TASK OBJECTIVE. Go line by line through the records below. Copy whichever lines contain the string "zoals".

Data items:

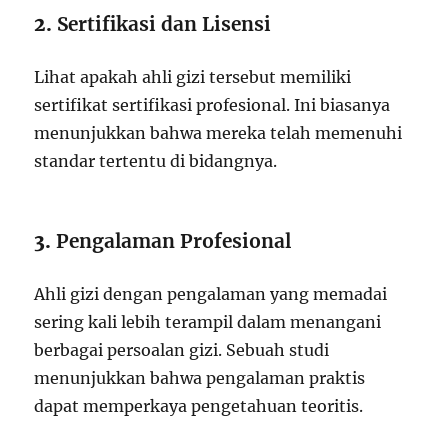
2.
Sertifikasi dan Lisensi
Lihat apakah ahli gizi tersebut memiliki
sertifikat sertifikasi profesional. Ini biasanya
menunjukkan bahwa mereka telah memenuhi
standar tertentu di bidangnya.
3.
Pengalaman Profesional
Ahli gizi dengan pengalaman yang memadai
sering kali lebih terampil dalam menangani
berbagai persoalan gizi. Sebuah studi
menunjukkan bahwa pengalaman praktis
dapat memperkaya pengetahuan teoritis.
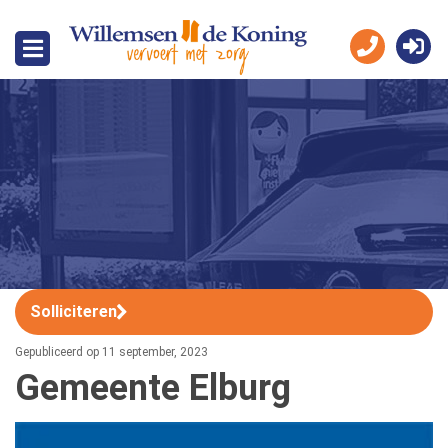
Solliciteren
Gepubliceerd op 11 september, 2023
Gemeente Elburg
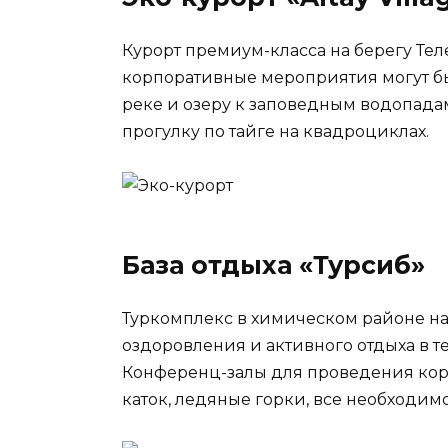
Курорт премиум-класса на берегу Тел
корпоративные мероприятия могут быт
реке и озеру к заповедным водопадам
прогулку по тайге на квадроциклах.
База отдыха «Турсиб»
Туркомплекс в химическом районе на
оздоровления и активного отдыха в т
Конференц-залы для проведения корп
каток, ледяные горки, все необходим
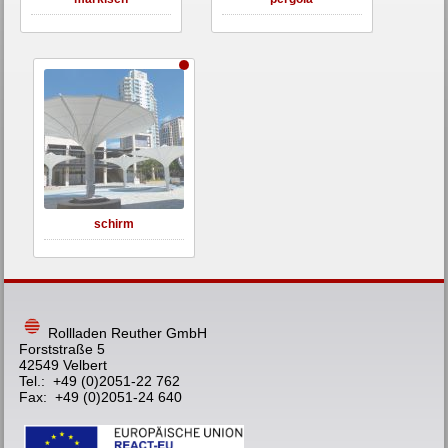
schirm
Rollladen Reuther GmbH
Forststraße 5
42549 Velbert
Tel.: +49 (0)2051-22 762
Fax: +49 (0)2051-24 640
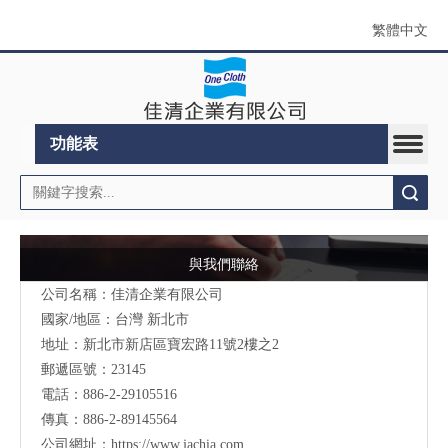
繁體中文
功能表
搜索
與我們聯絡
公司名稱：佳清企業有限公司
國家/地區：台灣 新北市
地址：新北市新店區寶宏路11號2樓之2
郵遞區號：23145
電話：886-2-29105516
傳真：886-2-89145564
公司網址：
https://www.jachia.com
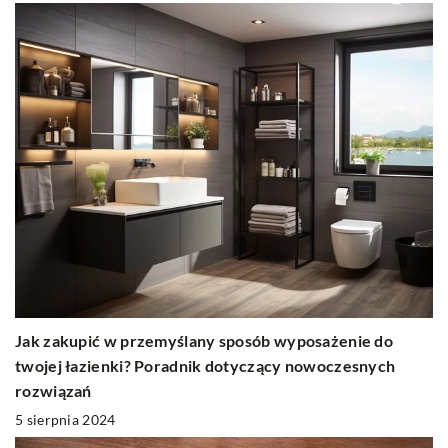
Jak zakupić w przemyślany sposób wyposażenie do
twojej łazienki? Poradnik dotyczący nowoczesnych
rozwiązań
5 sierpnia 2024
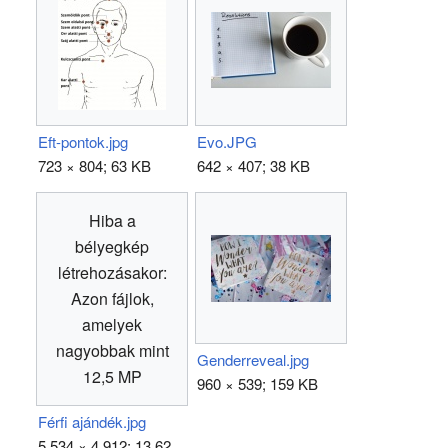
Eft-pontok.jpg
Evo.JPG
723 × 804; 63 KB
642 × 407; 38 KB
Hiba a
bélyegkép
létrehozásakor:
Azon fájlok,
amelyek
nagyobbak mint
Genderreveal.jpg
12,5 MP
960 × 539; 159 KB
Férfi ajándék.jpg
5 534 × 4 912; 13,62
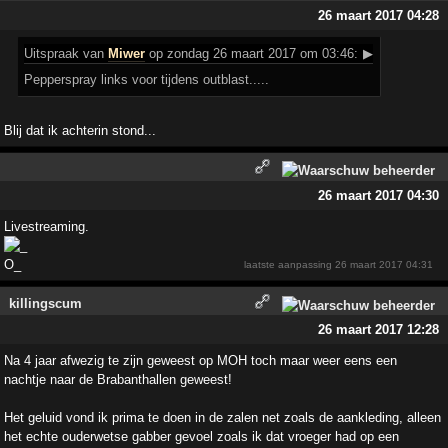
26 maart 2017 04:28
Uitspraak
van
Miwer
op zondag 26 maart 2017 om 03:46:
▶
Pepperspray links voor tijdens outblast.....
Blij dat ik achterin stond...
26 maart 2017 04:30
Livestreaming.
laatste aanpassing
26 maart 2017 04:31
killingscum
26 maart 2017 12:28
Na 4 jaar afwezig te zijn geweest op MOH toch maar weer eens een
nachtje naar de Brabanthallen geweest!
Het geluid vond ik prima te doen in de zalen net zoals de aankleding, alleen
het echte ouderwetse gabber gevoel zoals ik dat vroeger had op een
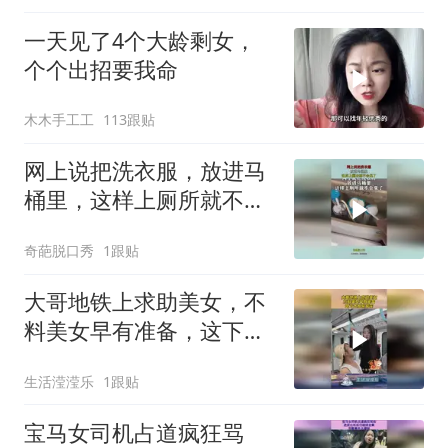
一天见了4个大龄剩女，
个个出招要我命
木木手工工
113跟贴
网上说把洗衣服，放进马
桶里，这样上厕所就不会
臭了！
奇葩脱口秀
1跟贴
大哥地铁上求助美女，不
料美女早有准备，这下大
哥乐开花！
生活滢滢乐
1跟贴
宝马女司机占道疯狂骂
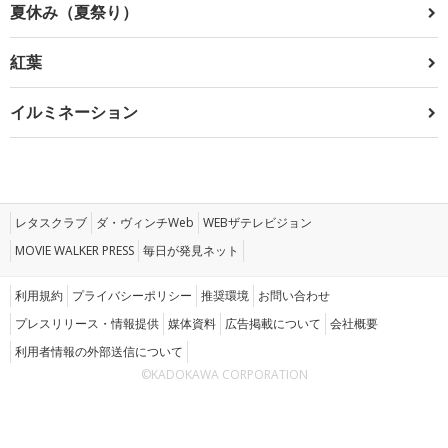
夏休み（夏祭り）
紅葉
イルミネーション
レタスクラブ
ダ・ヴィンチWeb
WEBザテレビジョン
MOVIE WALKER PRESS
毎日が発見ネット
利用規約
プライバシーポリシー
推奨環境
お問い合わせ
プレスリリース・情報提供
媒体資料
広告掲載について
会社概要
利用者情報の外部送信について
©KADOKAWA CORPORATION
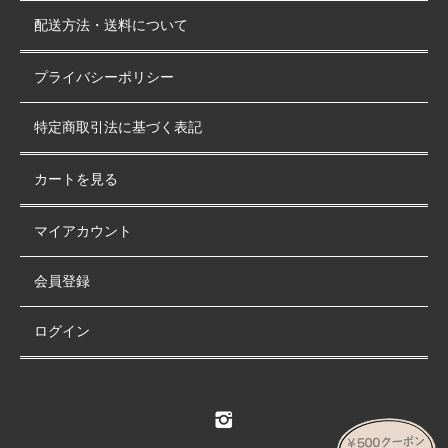
配送方法・送料について
プライバシーポリシー
特定商取引法に基づく表記
カートを見る
マイアカウント
会員登録
ログイン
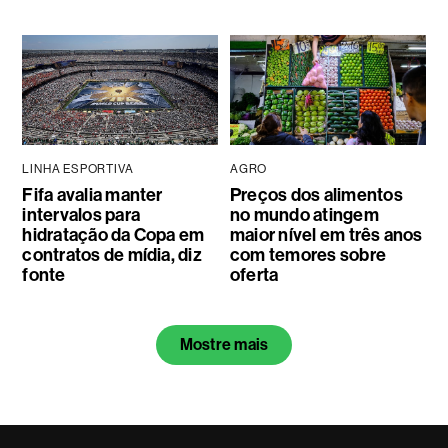
LINHA ESPORTIVA
AGRO
Fifa avalia manter
Preços dos alimentos
intervalos para
no mundo atingem
hidratação da Copa em
maior nível em três anos
contratos de mídia, diz
com temores sobre
fonte
oferta
Mostre mais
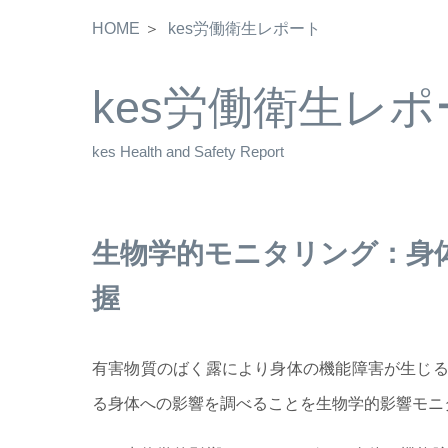
HOME
kes労働衛生レポート
kes労働衛生レポ
生物学的モニタリング：身
握
有害物質のばく露により身体の機能障害が生じ
る身体への影響を調べることを生物学的影響モニ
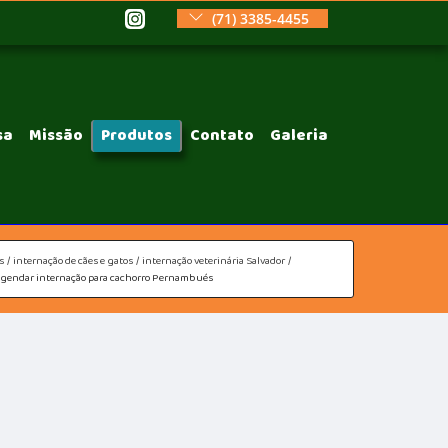
(71) 3385-4455
sa
Missão
Produtos
Contato
Galeria
s
internação de cães e gatos
internação veterinária Salvador
gendar internação para cachorro Pernambués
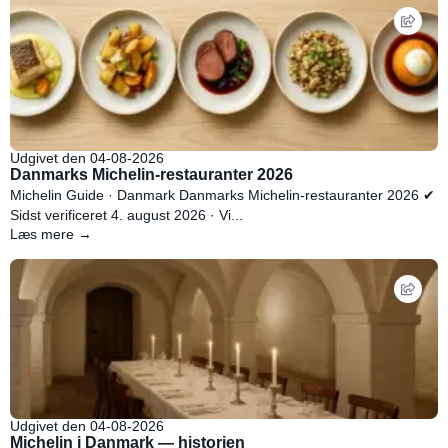
Udgivet den 04-08-2026
Danmarks Michelin-restauranter 2026
Michelin Guide · Danmark Danmarks Michelin-restauranter 2026 ✔
Sidst verificeret 4. august 2026 · Vi...
Læs mere →
Udgivet den 04-08-2026
Michelin i Danmark — historien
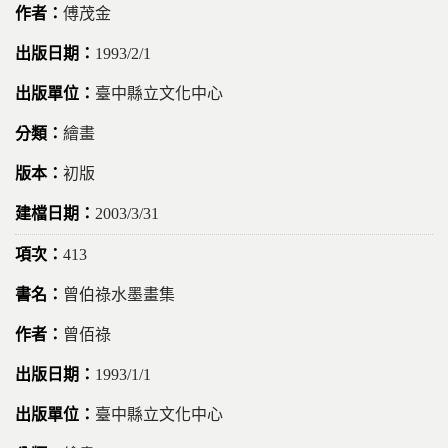
傅茂金
1993/2/1
臺中縣立文化中心
繪畫
初版
2003/3/31
413
曾伯祿水墨畫集
曾佰祿
1993/1/1
臺中縣立文化中心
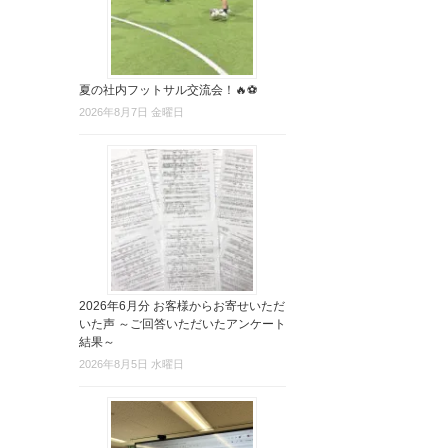
夏の社内フットサル交流会！🔥⚽
2026年8月7日 金曜日
2026年6月分 お客様からお寄せいただ
いた声 ～ご回答いただいたアンケート
結果～
2026年8月5日 水曜日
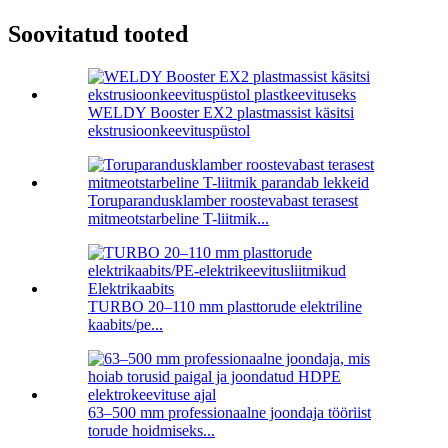
Soovitatud tooted
WELDY Booster EX2 plastmassist käsitsi
ekstrusioonkeevituspüstol
Toruparandusklamber roostevabast terasest
mitmeotstarbeline T-liitmik...
TURBO 20–110 mm plasttorude elektriline
kaabits/pe...
63–500 mm professionaalne joondaja tööriist
torude hoidmiseks...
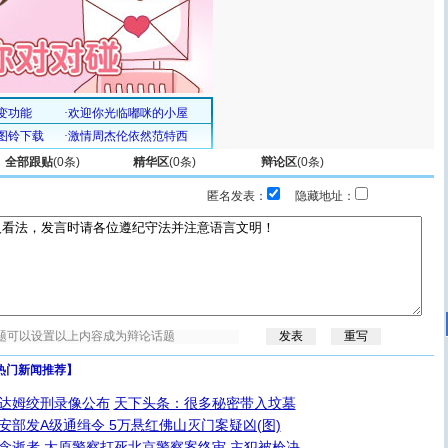
全部跟贴
(
0
条)
精华区
(
0
条)
辩论区
(
0
条)
匿名发表：
隐藏地址：
热门新闻推荐】
达姆绞刑录像公布
天下头条：很多秘密带入坟墓
安部发A级通缉令 5万悬红佛山灭门案疑凶(图)
念逝者
太原警察打死北京警察案终审 主犯被枪决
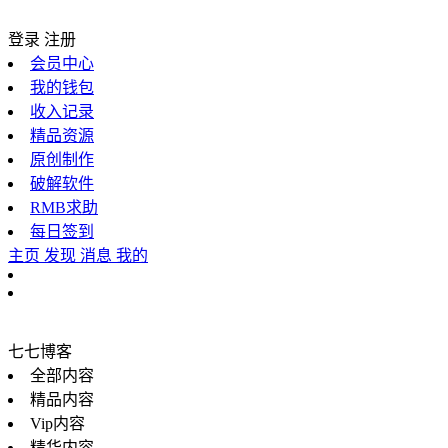
登录
注册
会员中心
我的钱包
收入记录
精品资源
原创制作
破解软件
RMB求助
每日签到
主页
发现
消息
我的
七七博客
全部内容
精品内容
Vip内容
精华内容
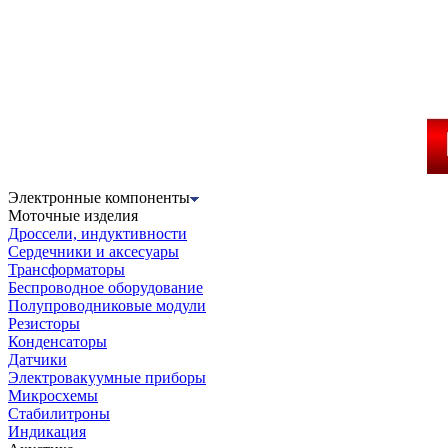
Электронные компоненты
Моточные изделия
Дроссели, индуктивности
Сердечники и аксесуары
Трансформаторы
Беспроводное оборудование
Полупроводниковые модули
Резисторы
Конденсаторы
Датчики
Электровакуумные приборы
Микросхемы
Стабилитроны
Индикация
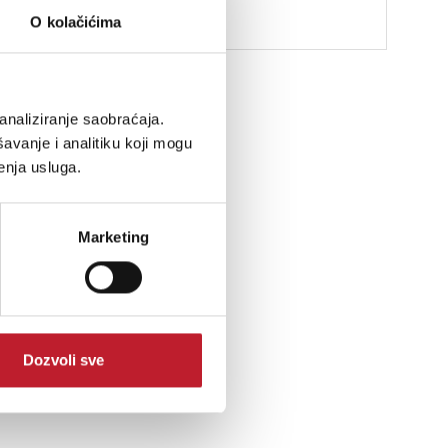
O kolačićima
analiziranje saobraćaja.
avanje i analitiku koji mogu
enja usluga.
Marketing
Dozvoli sve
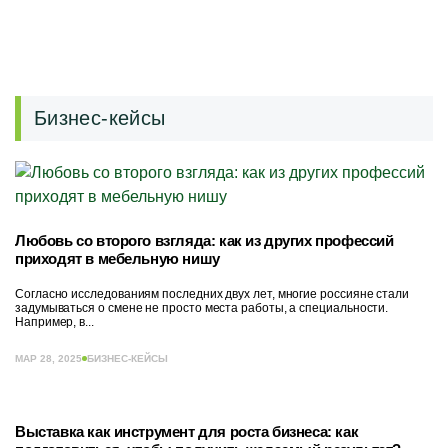
Бизнес-кейсы
Любовь со второго взгляда: как из других профессий
приходят в мебельную нишу
Согласно исследованиям последних двух лет, многие россияне стали
задумываться о смене не просто места работы, а специальности.
Например, в...
МАР 28, 2025
БИЗНЕС-КЕЙСЫ
Выставка как инструмент для роста бизнеса: как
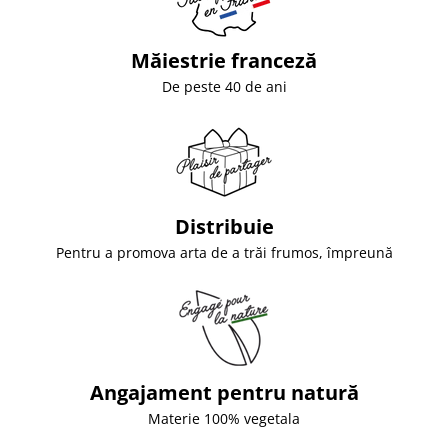
Măiestrie franceză
De peste 40 de ani
Distribuie
Pentru a promova arta de a trăi frumos, împreună
Angajament pentru natură
Materie 100% vegetala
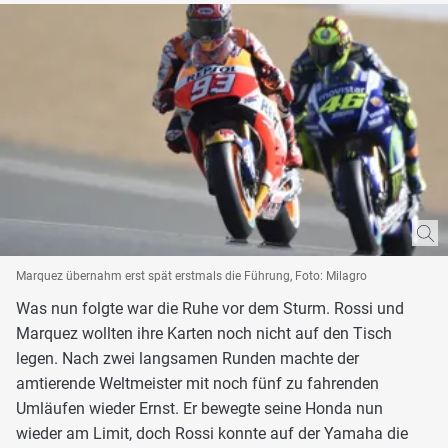
Marquez übernahm erst spät erstmals die Führung, Foto: Milagro
Was nun folgte war die Ruhe vor dem Sturm. Rossi und
Marquez wollten ihre Karten noch nicht auf den Tisch
legen. Nach zwei langsamen Runden machte der
amtierende Weltmeister mit noch fünf zu fahrenden
Umläufen wieder Ernst. Er bewegte seine Honda nun
wieder am Limit, doch Rossi konnte auf der Yamaha die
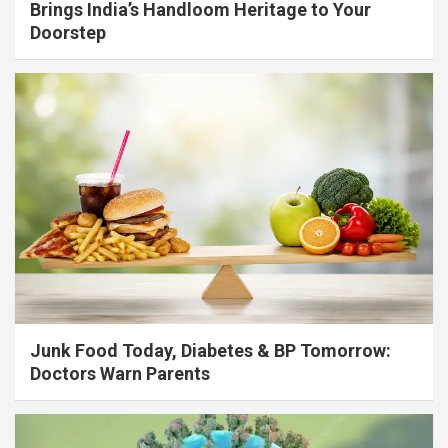
Brings India’s Handloom Heritage to Your
Doorstep
Junk Food Today, Diabetes & BP Tomorrow:
Doctors Warn Parents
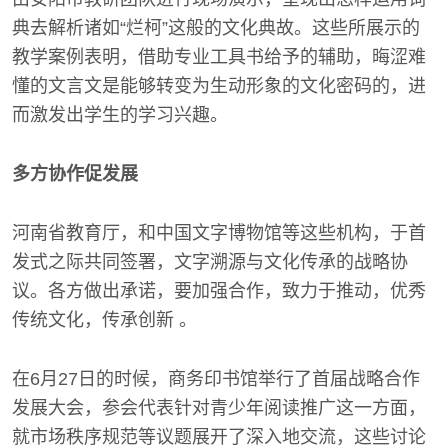
典去解析诸如“烂柯”这般的文化典故。这些所展示的
教学案例表明，借助专业工具书给予的辅助，晦涩难
懂的文言文是能够转变为生动形象的文化密码的，进
而激发出学生的学习兴趣。
多方协作促发展
河南省教育厅，和中国文字博物馆等这些机构，于首
发式之际共同签署，文字溯源与文化传承的战略协
议。各方做出承诺，要加强合作，致力于推动，优秀
传统文化，传承创新 。
在6月27日的时候，商务印书馆举行了首届战略合作
发展大会，参会代表针对青少年阅读推广这一方面，
就市场秩序规范等议题展开了深入地交流，这些讨论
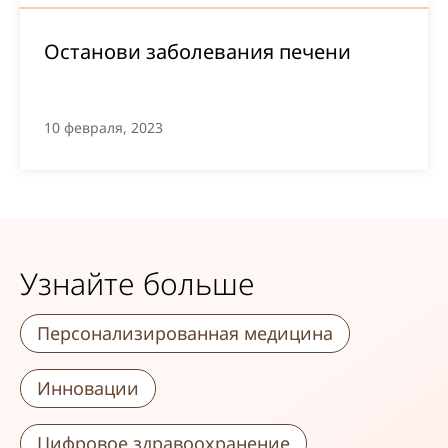
Останови заболевания печени
10 февраля, 2023
Узнайте больше
Персонализированная медицина
Инновации
Цифровое здравоохранение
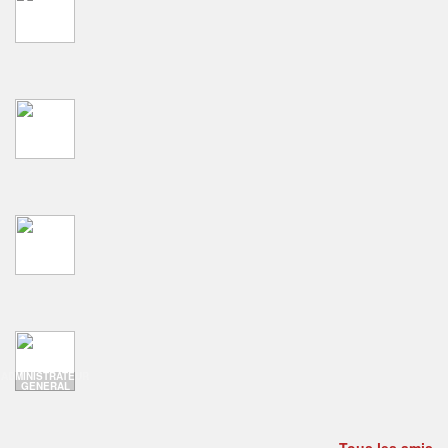
ADMINISTRATEUR
GENERAL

TASK ANSWER.
Het geluid vond ik prima te doen in de zalen net zoals de aankleding, alleen
het echte ouderwetse gabber gevoel zoals ik dat vroeger had op een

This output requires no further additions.